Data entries
+--

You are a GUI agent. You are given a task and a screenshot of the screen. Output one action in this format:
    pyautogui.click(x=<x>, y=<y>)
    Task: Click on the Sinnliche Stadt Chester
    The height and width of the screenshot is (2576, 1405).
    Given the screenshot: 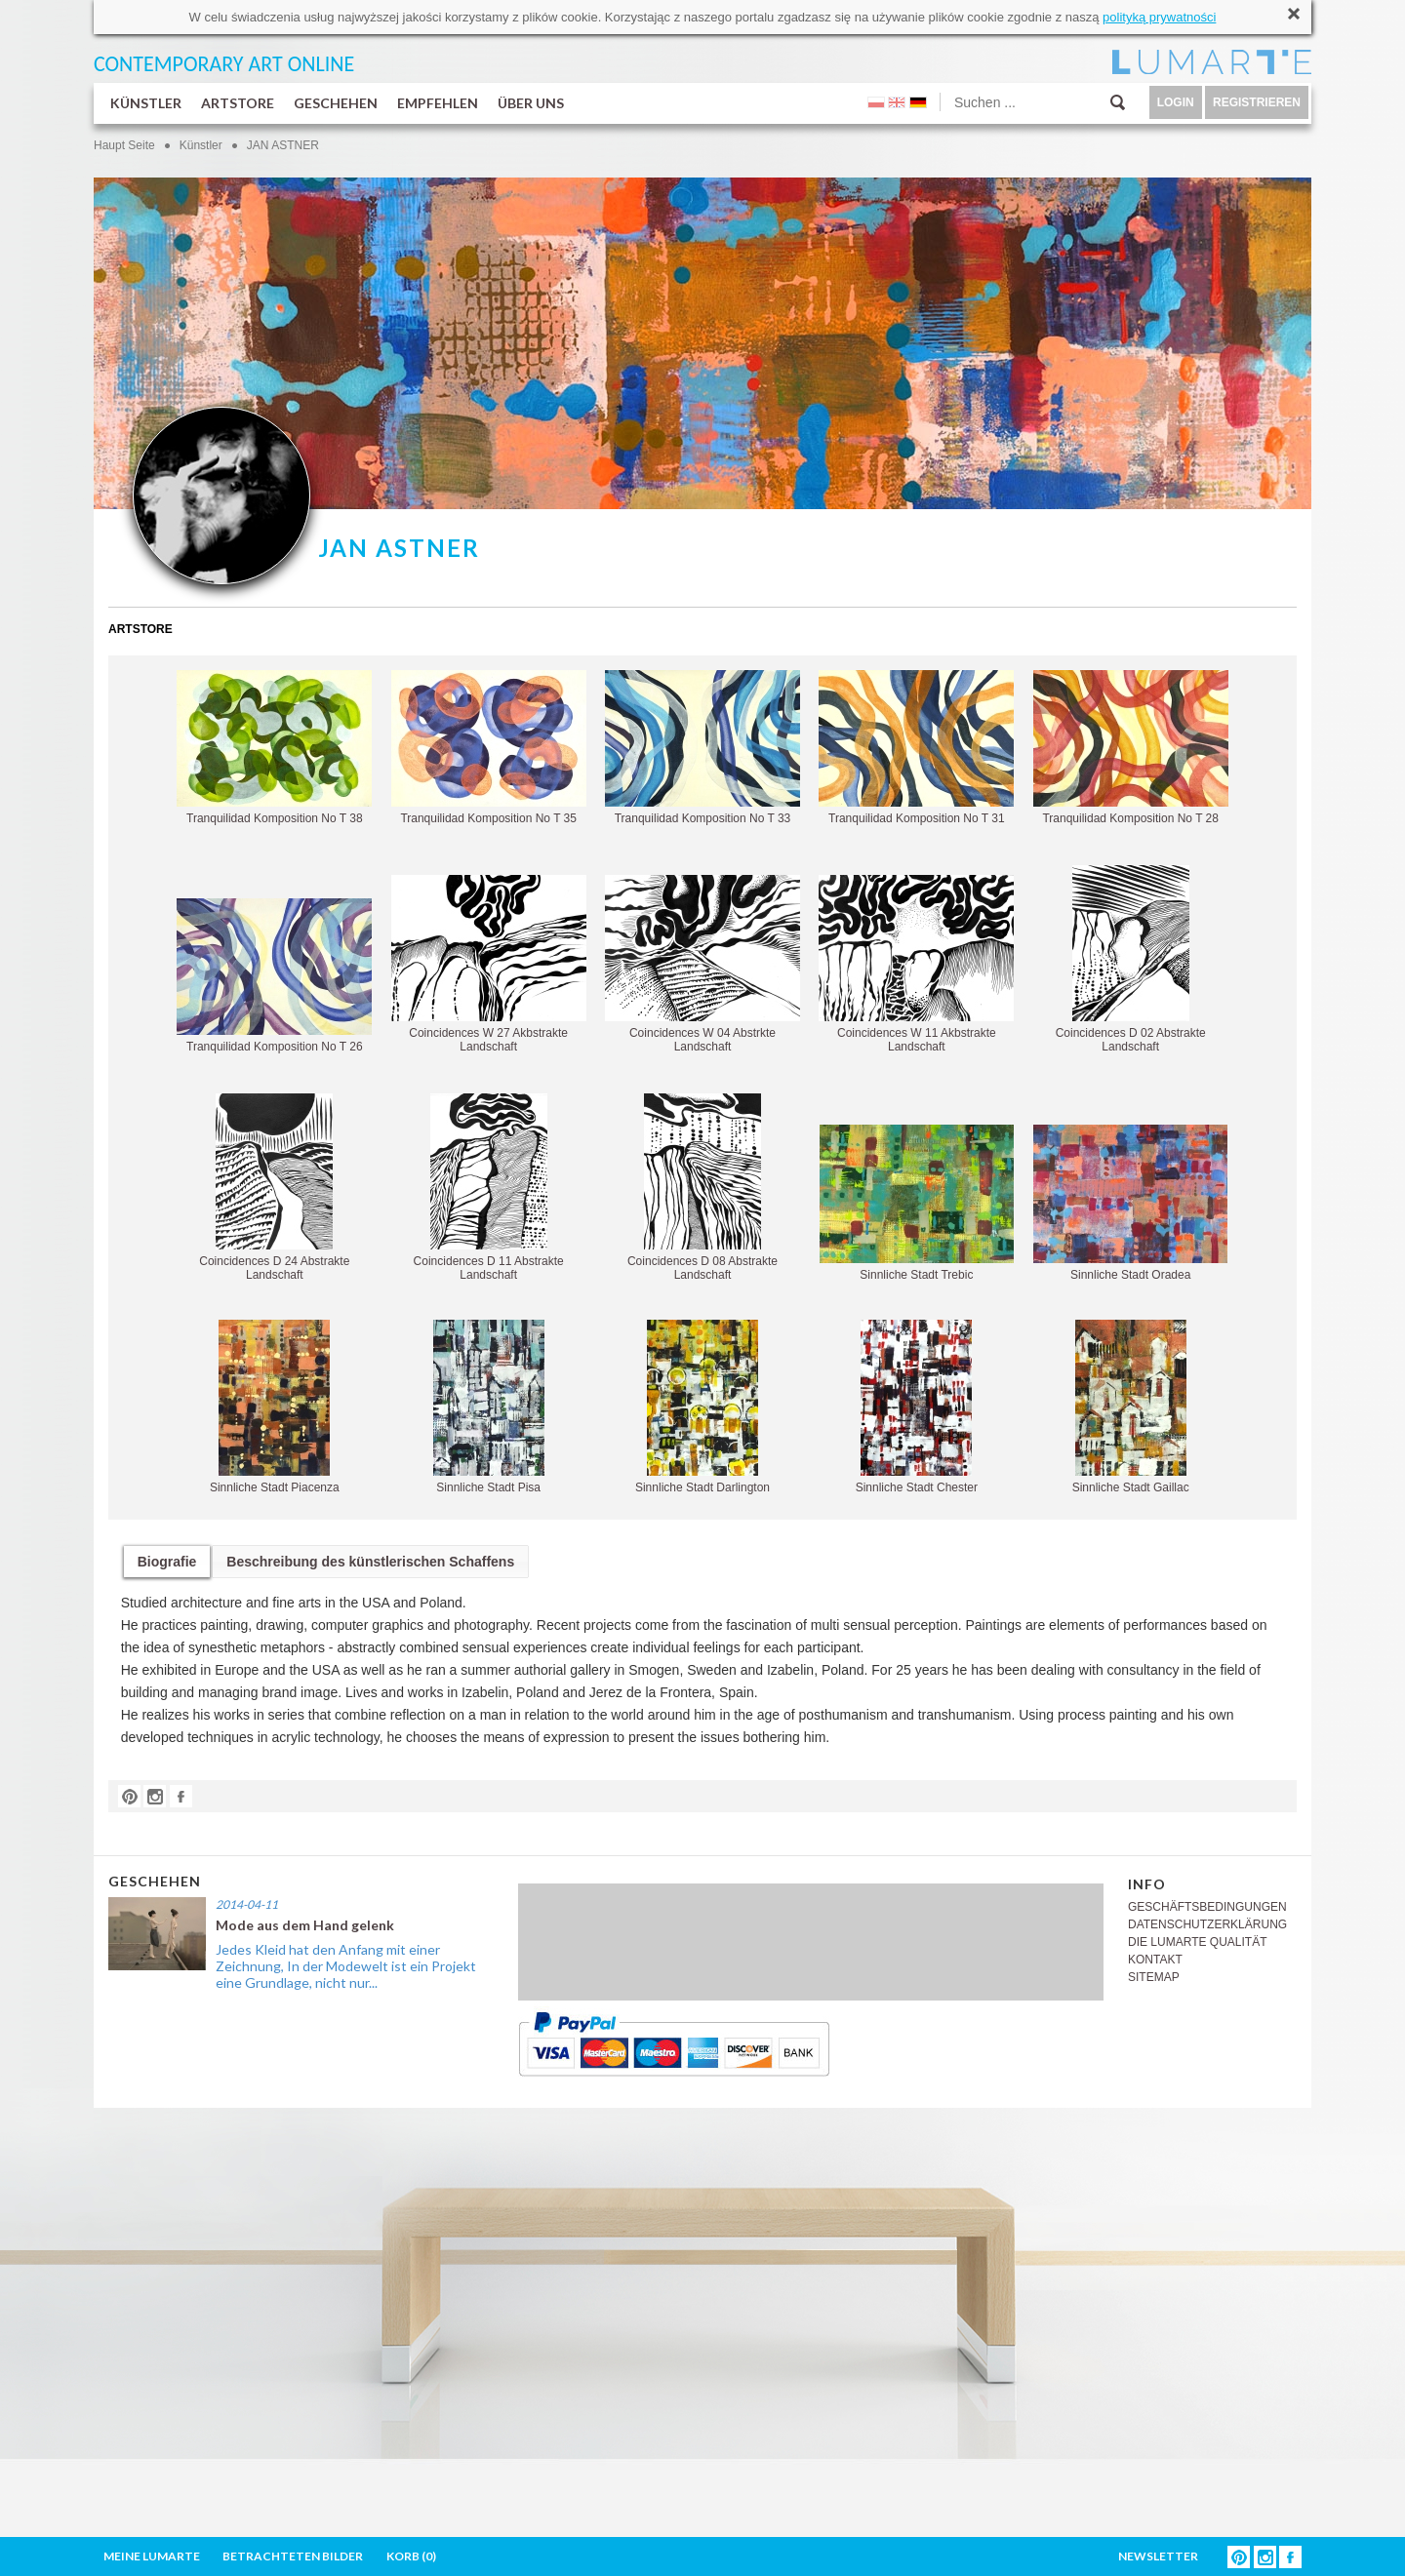 What is the action you would take?
    pyautogui.click(x=917, y=1407)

+--

Your goal: Please retype, with no changes, the lines that run from the first line of the entries to the line with "The height and", both ends included.

Completed task:
You are a GUI agent. You are given a task and a screenshot of the screen. Output one action in this format:
    pyautogui.click(x=<x>, y=<y>)
    Task: Click on the Sinnliche Stadt Chester
    The height and width of the screenshot is (2576, 1405).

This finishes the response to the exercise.